Wednesday, 22 March 2017

CfP: Mobilising Militant Pasts

The extent of retrospection in culture and politics is a topic oft-commented upon and lamented. Public engagements with history and heritage are frequently lumpenly categorised as ‘nostalgia’: sanitised, selective, reassuring. Yet this obscures the sheer diversity of militant pasts in the present, and of the contexts and processes that facilitate their re-manifestation. Che Guevara’s face adorns posters and t-shirts worldwide, while Garibaldi gets dunked in tea. Historic campaigns for racial and gender equality have been regularly dramatized, including in the recent films Selma (2014) and Suffragette (2015). Internecine violence is frequently documented, and its martyrs commemorated, in the fabric of the physical environments where it occurred, as the murals of Belfast and Derry testify. Such remembering and half-remembering of histories of divided societies, of protest, unrest and insurrection, is far from inherently safe, nor easily categorised.

This conference seeks to thrust treatments and legacies of the militant past into the academic spotlight. We seek papers on retrospective representations of themes including (but not limited to):
·         Industrial action
·         Campaigns for women’s rights
·         Campaigns for gay rights
·         Campaigns for religious tolerance and freedom
·         Campaigns for racial and ethnic equality
·         Intercommunal violence
·         Protests, riots and revolutions

There exists a vast array of models available for unpicking our individual and social relationships with the past: Freud’s conception of repeating, remembering and working through; Baudrillard’s of collecting and of retro; de Certeau’s of memory and place; Hobsbawm’s of invented tradition; Boym’s of restorative and reflective strains of nostalgia. Following on from these examples, we seek papers that address the role of format-specific and contextual dynamics and accompanying motivations in shaping the way militant pasts are represented and used. When and where are different modes of representation and appropriation – such as the reproduction of imagery and motifs, re-narration, preservation of heritage, adaptation, re-enactment, anniversaries, remembrance and commemoration – employed? How are these shaped by the contexts in which they appear, whether in popular cultural forms, high politics, heritage sectors, social movements, educational institutions, biographies and autobiographies, or the internet? What purposes do they serve: nostalgia; entertainment; commodification; education; calls to action; warning or pacifying gestures? How have these narratives, images and artefacts diffuse across time and space, and across formats and forums? How have their meanings contested, and by whom?

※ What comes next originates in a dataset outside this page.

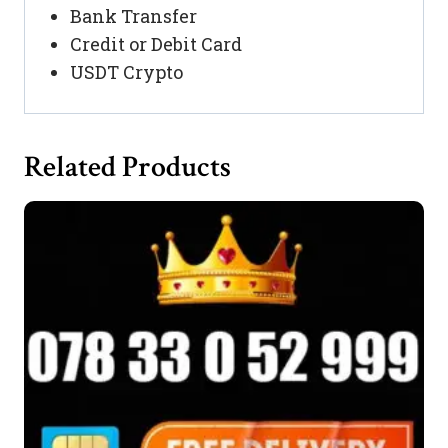
Bank Transfer
Credit or Debit Card
USDT Crypto
Related Products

We welcome proposals for twenty-minute presentations from all disciplines and concerned with any time-period, including those with a contemporary focus. Please submit an abstract of no more than 300 words, along with a short CV, to conference organisers Ruth Adams, Dion Georgiou and Andrew Smith at by 31 May 2017.

Saturday, 18 March 2017

Commemorating the Leeds Convention of 1917

To mark the centenary of the historic Leeds Convention of 3 June 1917, where some 3,500 democrats and socialists pledged solidarity with the Russian Revolution and voted to set up Worker's and Soldiers' Councils in Britain, Leeds Trades Council and the Ford-Maguire Society with the generous support of the Lipman-Miliband Trust are holding a one day event at the Swarthmore Centre in Leeds on Saturday 3 June from 10-4pm. Speakers include Michael Meadowcroft on the Leeds Convention, John Newsinger on the Russian Revolution, Janet Douglas on Arthur Ransome, Leeds and the Russian Revolution, and Jill Liddington on 'Leeds Suffrage Stories: Isabella Ford, Mary Gawthorpe and Leonora Cohen'. There will also be an evening Love Music Hate Racism gig at the Fox and Newt with American folk singer David Rovics performing.

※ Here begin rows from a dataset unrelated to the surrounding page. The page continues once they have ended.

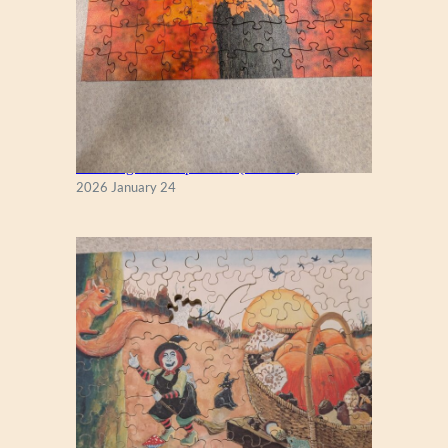
New England Maple Tree (Zen 122)
2026 January 24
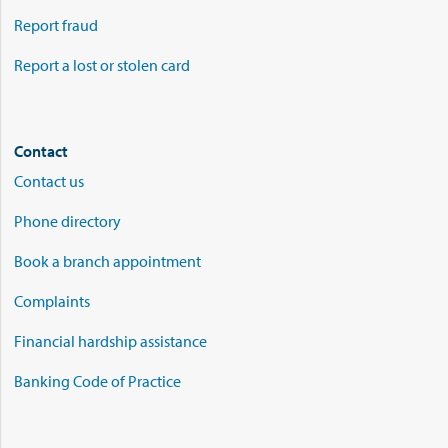
Report fraud
Report a lost or stolen card
Contact
Contact us
Phone directory
Book a branch appointment
Complaints
Financial hardship assistance
Banking Code of Practice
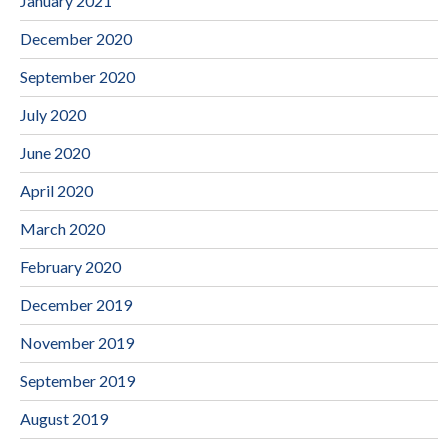
January 2021
December 2020
September 2020
July 2020
June 2020
April 2020
March 2020
February 2020
December 2019
November 2019
September 2019
August 2019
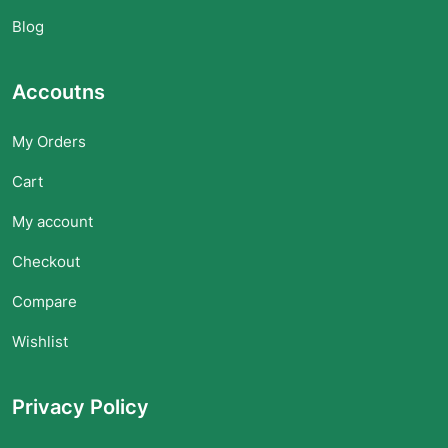
Blog
Accoutns
My Orders
Cart
My account
Checkout
Compare
Wishlist
Privacy Policy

A new centenary edition of the original conference proceedings together with other material relating to the Convention has recently been published in time for the anniversary by Spokesman Books British Labour and the Russian Revolution - the Leeds Convention of 1917, edited by Janet Douglas and Christian Hogsbjerg with Ken Coates' original introduction.

Thursday, 23 February 2017

Book Launch: 1956

Dear All
I’m inviting you to the launch meeting for the new book which John McIlroy and I have edited — 1956: John Saville, EP Thompson and The Reasoner.
It’s on Wednesday, 1 March 2017 at 19.00, at Housman’s Bookshop, 5 Caledonian Road, London N1 9DX.
There is a £3 entry fee, which is redeemable against any purchase.
1956: John Saville, EP Thompson and The Reasoner contains the full text of all three issues of John Saville and EP Thompson’s magazine from 1956, The Reasoner, related Communist Party documents, and an introduction and critical essays by the editors.
Housman’s events website < >.
Best wishes
Paul Flewers

Saturday, 18 February 2017

Oral History On The North East Labour History Website

The North East Labour History Society is pleased to announce that it has just published transcripts of the personal memories of sixty people from the North East. You can find these on our website at:

These oral histories are from people who have spent their lives in the co-operative movement, the mines, other industries, the unions and political activity. We think these transcripts are a valuable permanent record of peoples' recollections of their lifetime experiences.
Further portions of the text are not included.